Ese día amaneció con total oscuridad. La gente se levantaba con sueño y a tientas, encendía el fuego para preparar el sustento diario. En todos los hogares iba prendiendo la leña. El fuego era diferente en cada casa: había fuegos minúsculos, con mucho humo y poca llama; fuegos cantarines con ramas secas dispuestas a prender rápido; y los más potentes, con algún tronco, se disponían a pasar la jornada luciendo sus encantos rojizos y dejando huellas en forma de brasas para seguir acompañando a los moradores de la casa. Y luego estaban los fuegos de las casas de las familias acomodadas que lo mandaban encender en la cocina. Esos seguro que no se dejaban morir al caer la noche, sólo había que soplar un poco para que prendiera de nuevo.
Llegamos a esa aldea, empapados de la lluvia caída y pudimos ver cómo, según luciera el fuego, así era el interior de los que vivían en ese lugar, y nos detuvimos en uno muy chiquito donde la abuela tostaba cacahuetes que nos ofrecía con gusto para que comiéramos, mientras intentábamos secar un poco la ropa.

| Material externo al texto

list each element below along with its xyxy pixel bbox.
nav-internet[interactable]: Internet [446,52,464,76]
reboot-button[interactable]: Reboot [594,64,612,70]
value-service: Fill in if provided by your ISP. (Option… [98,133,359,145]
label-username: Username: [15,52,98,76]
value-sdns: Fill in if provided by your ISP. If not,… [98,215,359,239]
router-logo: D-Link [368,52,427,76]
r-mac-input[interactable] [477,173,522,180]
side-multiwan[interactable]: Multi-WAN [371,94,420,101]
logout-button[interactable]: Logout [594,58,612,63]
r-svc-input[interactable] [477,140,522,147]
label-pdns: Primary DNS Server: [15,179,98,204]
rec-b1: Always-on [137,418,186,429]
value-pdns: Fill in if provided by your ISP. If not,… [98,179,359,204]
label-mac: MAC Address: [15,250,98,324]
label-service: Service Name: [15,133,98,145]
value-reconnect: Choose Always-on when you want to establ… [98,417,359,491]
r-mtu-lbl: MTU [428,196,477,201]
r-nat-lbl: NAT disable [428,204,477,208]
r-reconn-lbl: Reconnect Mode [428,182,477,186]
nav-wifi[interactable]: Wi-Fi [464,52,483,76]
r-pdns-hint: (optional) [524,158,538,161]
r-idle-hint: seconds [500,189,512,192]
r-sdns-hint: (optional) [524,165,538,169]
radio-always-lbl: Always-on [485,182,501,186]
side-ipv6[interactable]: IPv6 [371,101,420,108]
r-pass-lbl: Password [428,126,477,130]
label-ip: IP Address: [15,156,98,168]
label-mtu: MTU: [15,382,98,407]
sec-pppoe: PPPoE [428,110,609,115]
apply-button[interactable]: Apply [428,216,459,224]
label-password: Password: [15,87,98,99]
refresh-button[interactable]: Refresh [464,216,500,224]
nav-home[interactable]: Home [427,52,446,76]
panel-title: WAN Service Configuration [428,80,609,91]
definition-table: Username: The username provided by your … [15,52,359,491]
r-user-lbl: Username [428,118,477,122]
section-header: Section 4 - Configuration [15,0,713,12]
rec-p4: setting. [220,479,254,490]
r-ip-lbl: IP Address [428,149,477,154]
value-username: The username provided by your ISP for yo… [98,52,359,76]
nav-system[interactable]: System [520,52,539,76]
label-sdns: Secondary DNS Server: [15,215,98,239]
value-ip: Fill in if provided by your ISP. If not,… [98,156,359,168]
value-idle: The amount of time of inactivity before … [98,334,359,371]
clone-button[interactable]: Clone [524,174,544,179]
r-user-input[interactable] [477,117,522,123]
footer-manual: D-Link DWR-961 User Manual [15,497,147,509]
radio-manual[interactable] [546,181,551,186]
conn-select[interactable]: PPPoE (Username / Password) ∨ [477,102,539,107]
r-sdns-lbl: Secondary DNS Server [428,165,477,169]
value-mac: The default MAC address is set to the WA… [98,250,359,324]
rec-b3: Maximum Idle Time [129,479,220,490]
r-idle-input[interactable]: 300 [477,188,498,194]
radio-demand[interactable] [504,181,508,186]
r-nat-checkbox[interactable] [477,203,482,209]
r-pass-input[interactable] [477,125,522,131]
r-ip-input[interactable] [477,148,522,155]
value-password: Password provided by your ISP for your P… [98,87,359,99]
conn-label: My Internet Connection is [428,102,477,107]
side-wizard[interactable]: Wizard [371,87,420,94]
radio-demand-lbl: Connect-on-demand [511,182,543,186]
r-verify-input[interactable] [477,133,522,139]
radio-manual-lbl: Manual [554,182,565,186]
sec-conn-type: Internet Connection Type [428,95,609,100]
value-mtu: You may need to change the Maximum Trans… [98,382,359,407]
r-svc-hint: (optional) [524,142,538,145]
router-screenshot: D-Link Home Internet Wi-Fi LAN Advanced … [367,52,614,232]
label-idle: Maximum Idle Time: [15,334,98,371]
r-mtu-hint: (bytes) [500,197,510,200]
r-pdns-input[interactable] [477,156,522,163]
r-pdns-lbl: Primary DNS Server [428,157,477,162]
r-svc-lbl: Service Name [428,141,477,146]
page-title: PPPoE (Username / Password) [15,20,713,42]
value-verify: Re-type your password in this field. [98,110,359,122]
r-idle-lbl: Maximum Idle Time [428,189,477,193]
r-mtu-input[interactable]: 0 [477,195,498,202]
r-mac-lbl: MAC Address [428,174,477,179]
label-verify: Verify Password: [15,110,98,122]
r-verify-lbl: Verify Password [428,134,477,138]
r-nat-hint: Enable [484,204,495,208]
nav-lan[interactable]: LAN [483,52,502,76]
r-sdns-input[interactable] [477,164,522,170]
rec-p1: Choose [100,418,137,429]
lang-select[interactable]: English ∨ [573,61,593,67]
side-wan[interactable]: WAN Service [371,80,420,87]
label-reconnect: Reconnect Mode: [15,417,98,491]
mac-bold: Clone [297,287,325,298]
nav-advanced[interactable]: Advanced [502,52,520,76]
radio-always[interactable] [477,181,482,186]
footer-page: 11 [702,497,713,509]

También nos detuvimos donde ya había ardido el fuego y las brasas seguían ardiendo para calentar un gran perol de aguardiente de arroz que venderían más tarde en el mercado.
Las humildes chimeneas echaban humo anunciándose. El día no levantó su capote de niebla, los niños salían a las calles a jugar con sus gomas. Volvía a llover… y me desperté con el repicar de la lluvia en los cristales de la ventana y quise buscar el fuego para seguir dentro del sueño, pero el sueño había volado, hecho humo.